ICO / DBSD Satellite
A rocket with a DBSD satellite lifts off from the Cape Canaveral Air Force Station in Florida. The deal for DISH to buy DBSD was approved Tuesday. Reuters

DBSD North America, which had planned to offer a combined satellite-terrestrial wireless network, had its bankruptcy plan rejected by the U.S. Court of Appeals for the Second Circuit. The court said the plan violated accepted law and was sent back to the lower court for further proceedings.

The restructuring plan was originally approved in October by the U.S. Bankruptcy Court for the Southern District of New York. Sprint, a creditor that claims it is owed some $211 million, and DISH Networks both appealed.

Without issuing an opinion - which would clarify the case's effect, or lack thereof, on future bankruptcies - the court ruled 2-1 that the restructuring plan proposed by DBSD violated the principle of absolute priority. Absolute priority means that if a certain class of creditors is not paid in full when a court-imposed restructuring is ordered, then the shareholders can't retain their stock.

DBSD filed for chapter 11 bankruptcy protection in May 2009. Before it filed, the company had about $790 million in debt. A first lien loan made up $40 million and a set of second lien secured notes made up $740 million.

The noteholders agreed to exchange the notes for equity in a reorganized DBSD. The Plan proposed to provide the senior debt holders with a new note that extended the maturity from one to four years, provided payment in kind interest, and liens on all of reorganized DBSD's operating assets.

Some of the second lien debt was secured by auction rate securities owned by DBSD. Those would be used to fund the company's operations while it sought a way out of bankruptcy.

The original first lien lenders sold their debt at par value to DISH Networks, a competitor, which then voted to reject the Plan.

Other groups of creditors also objected to the restructuring plan, saying that other financing was available. But DBSD contends that getting additional financing was going to be difficult, if not impossible.

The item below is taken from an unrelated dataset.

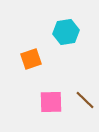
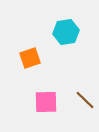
orange square: moved 1 px left, 1 px up
pink square: moved 5 px left
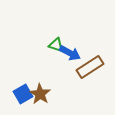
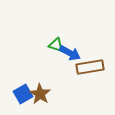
brown rectangle: rotated 24 degrees clockwise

In its reversal of the plan, the Second Circuit said one problem was that DISH is a competitor and it is not clear whether it was acting as a creditor or as a competitor that wanted to gain control of DBSD's business. Therefore the lower court was right to deny DISH's objections. Sprint, on the other hand, has standing to object to the plan and therefore can make its case before the bankruptcy court.

For its part, DBSD says in its filings that if the reorganization plan is not approved the company will run out of money. DBSD said it only has $12 million left in cash, and that its value as a going concern is much greater than in liquidation.

The Second Circuit did not immediately issue an opinion, a move that some lawyers interviewed said was usually done in cases where there was some urgency to getting an order signed.